I didn’t read a short story yesterday because my poor laptop — homebase for I Read A Short Story Today, battle-scarred, trackpad-busted, broken-speakered, shift key-missing, memory-tapped, warranty-expired, battery-soft, debt-causing, sometimes-crashing, heavy-as-hell, dissected, rebuilt, bulky, dirty, scratched up and worn down outlet for everything I’ve wanted to write in the last three years — finally gave up the ghost. Or became a zombie. Whatever you call it when the screen conks out.
I’m thinking of selling t-shirts, an idea I always liked, to make some money to buy a replacement. Green. Pale green? This on the front: I read a short story today. No dot com. Nothing on the back. Just words. If I could keep the price around $10 or $12, would anybody buy one? I need a plan.

Steve Almond, "Geek Player, Love Slayer"

She’s so confused she’s falling for the hot, fratty tech guy.

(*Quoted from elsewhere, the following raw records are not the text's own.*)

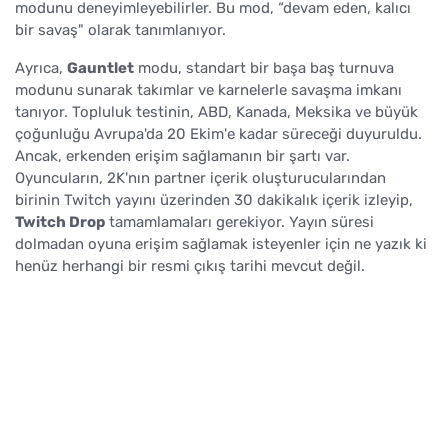
modunu deneyimleyebilirler. Bu mod, “devam eden, kalıcı
bir savaş" olarak tanımlanıyor.
Ayrıca,
Gauntlet
modu, standart bir başa baş turnuva
modunu sunarak takımlar ve karnelerle savaşma imkanı
tanıyor. Topluluk testinin, ABD, Kanada, Meksika ve büyük
çoğunluğu Avrupa'da 20 Ekim'e kadar süreceği duyuruldu.
Ancak, erkenden erişim sağlamanın bir şartı var.
Oyuncuların, 2K'nın partner içerik oluşturucularından
birinin Twitch yayını üzerinden 30 dakikalık içerik izleyip,
Twitch Drop
tamamlamaları gerekiyor. Yayın süresi
dolmadan oyuna erişim sağlamak isteyenler için ne yazık ki
henüz herhangi bir resmi çıkış tarihi mevcut değil.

(from My Life In Heavy Metal)

Amazing. Just. Amazing. Yesterday I read some pretentious, needy Burroughs bullshit so thick and empty I actually considered giving up reading for awhile. I mean, this whole story-a-day thing was just a whim anyway, right? Then this story. The writing was truthful and cinematic, the pace was somehow contemplative and swift, and the world looked sorta sensible for a second there. Not because Almond gives a damn about creating a linear, organized, understandable reality, but because he told a kind of truth about people. Does that make sense? It spoke to me.
Let’s talk about chick lit just for a second. I don’t believe I’ve ever read any — are there chick lit short stories? — but from what I gather, this story qualifies. The smart, witty female narrator admits human weakness while maintaining friendships, working a cool job, making shrewd social commentary and looking almost-hopelessly for love. I know Steve Almond is a man and all.
I’ve read some Almond before. I was inclined to pick up this book again because I I’ve been checking out the Jonathan Safran Foer Literary Review Snowball Fight for a week or so now, and I thought Almond’s explanation of his negative review (look how weird that snowball fight has gotten) was decisive without disregarding Foer’s dignity or reducing him, and I was reminded of how much I enjoy the humanity with which Almond treats his characters. And suddenly, after Burroughs left me frustrated and speechless, I was in the mood for something not so much kind as real. You can read that Almond piece here.
Boy did I ramble. But. I feel no obligation to make sense on my own web site.

Shalom Auslander, "Heimish Knows All"

The dog is disgusted by young Shlomo’s newfound interest in pleasuring himself.

(from Beware of God)

Although Auslander’s still kinda smug and stand-uppy, he uses repetition less like a crutch and more like a comforting literary device in this one. Also, he’s just tons funnier and more humane toward his characters. Still, I never felt like I was reading anything more than a book of silly stories and quips, informed by some rather interesting vignettes of Jewish perspective. Perhaps the tiny-ness of the book (4×6 inches, I think) lends itself to my disregarding this as a humorous trifle.

But I also read:
“Holocaust Tips For Kids”
Not really a short story in the conventionally accepted way, but quite effective at stirring up emotion. It’s a scary, heartwarming, scary again series of facts written down by a kid worried about being ready for a new holocaust, should one happen. You think, aw poor kid, he’s too young to know better. But seeds of uncertainty are planted throughout thanks to encyclopedia/trivia-style passages as to who didn’t help and who didn’t believe there was a problem during the Holocaust, and anti-Semitism throughout the years. Makes you think of the current state of affairs in this country, where huge groups of people are actually opposed to the separation of church and state. Maybe we are still so stupid, as a civilization, that something this horrible can happen again. Does that make sense? So, this was not a plot-driven character-driven story, but it was by far the most effective Auslander piece I’ve come across so far. When he turns it on (and turns off the schtick), he can be pretty impressive.